[Saved data entries]
◇ ◇ ◇ ◇ ◇ ◇ ◇

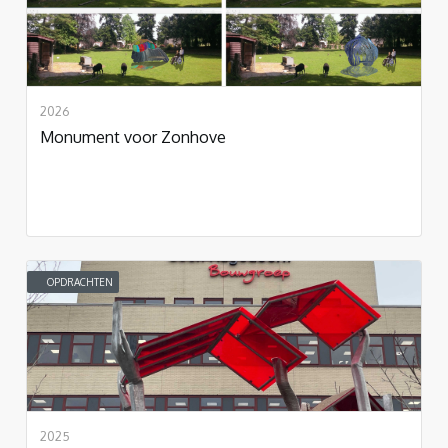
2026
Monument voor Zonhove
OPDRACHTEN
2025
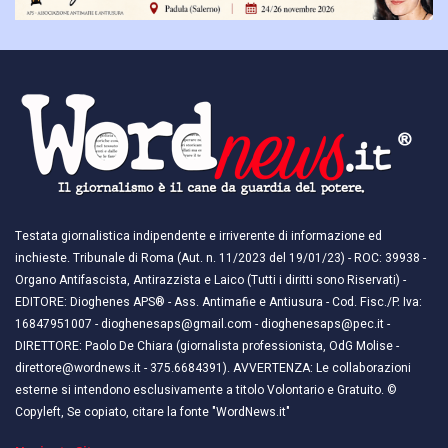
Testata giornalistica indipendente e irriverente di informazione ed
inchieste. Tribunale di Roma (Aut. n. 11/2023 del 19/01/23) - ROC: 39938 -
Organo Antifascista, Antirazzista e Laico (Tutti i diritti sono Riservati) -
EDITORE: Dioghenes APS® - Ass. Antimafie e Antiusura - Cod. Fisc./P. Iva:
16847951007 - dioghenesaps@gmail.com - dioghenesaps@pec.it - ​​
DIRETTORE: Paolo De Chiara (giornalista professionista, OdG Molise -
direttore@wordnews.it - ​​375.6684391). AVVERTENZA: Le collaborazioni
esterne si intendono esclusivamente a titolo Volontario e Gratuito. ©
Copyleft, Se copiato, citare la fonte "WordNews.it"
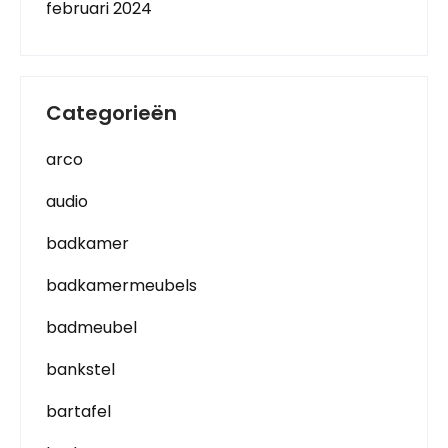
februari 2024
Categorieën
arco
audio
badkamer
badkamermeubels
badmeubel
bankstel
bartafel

◇ ◇ ◇ ◇ ◇ ◇ ◇

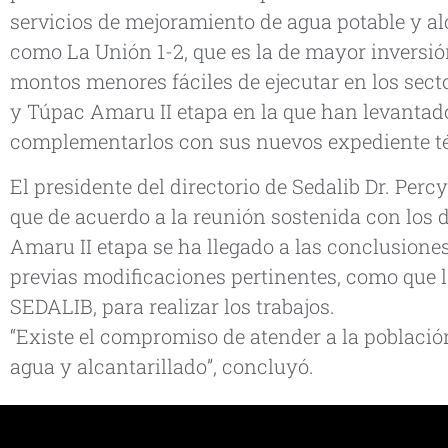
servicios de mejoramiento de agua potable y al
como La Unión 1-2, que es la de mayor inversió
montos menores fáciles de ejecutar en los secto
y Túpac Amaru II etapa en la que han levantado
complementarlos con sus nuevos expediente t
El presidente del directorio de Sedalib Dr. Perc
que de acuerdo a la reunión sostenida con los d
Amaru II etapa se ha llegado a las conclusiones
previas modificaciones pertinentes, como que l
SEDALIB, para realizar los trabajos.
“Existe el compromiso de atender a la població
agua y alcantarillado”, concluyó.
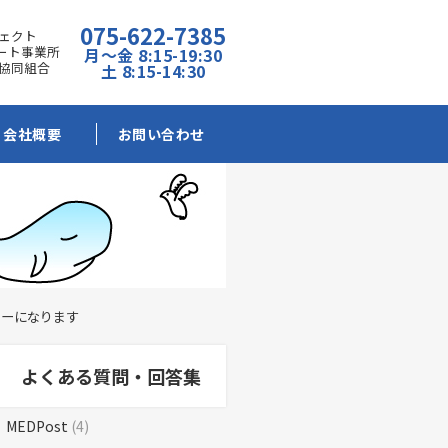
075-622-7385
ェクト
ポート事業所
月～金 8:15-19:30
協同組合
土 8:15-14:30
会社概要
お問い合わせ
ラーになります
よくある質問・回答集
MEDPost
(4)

◇ ◇ ◇ ◇ ◇ ◇ ◇

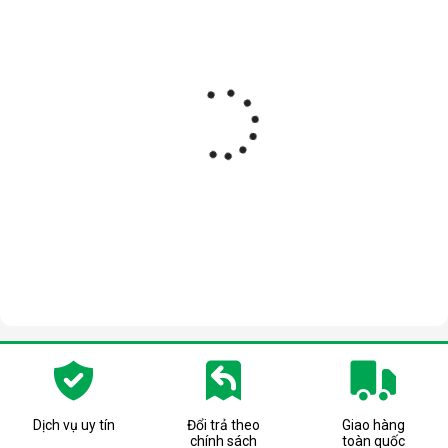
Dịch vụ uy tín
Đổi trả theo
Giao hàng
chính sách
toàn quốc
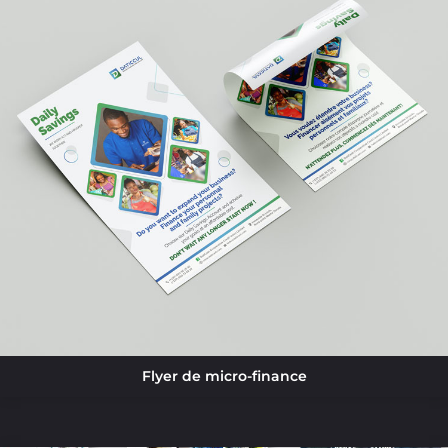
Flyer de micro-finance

◇ ◇ ◇ ◇ ◇ ◇ ◇

[TASK STATEMENT]
Only one stretch of the records above is wanted: the lines between the one holding "DIRETTORE: Paolo De" and the one holding "Copyleft, Se copiato, citare", inclusive, reproduced exactly.

[WRITTEN REPLY]
DIRETTORE: Paolo De Chiara (giornalista professionista, OdG Molise -
direttore@wordnews.it - ​​375.6684391). AVVERTENZA: Le collaborazioni
esterne si intendono esclusivamente a titolo Volontario e Gratuito. ©
Copyleft, Se copiato, citare la fonte "WordNews.it"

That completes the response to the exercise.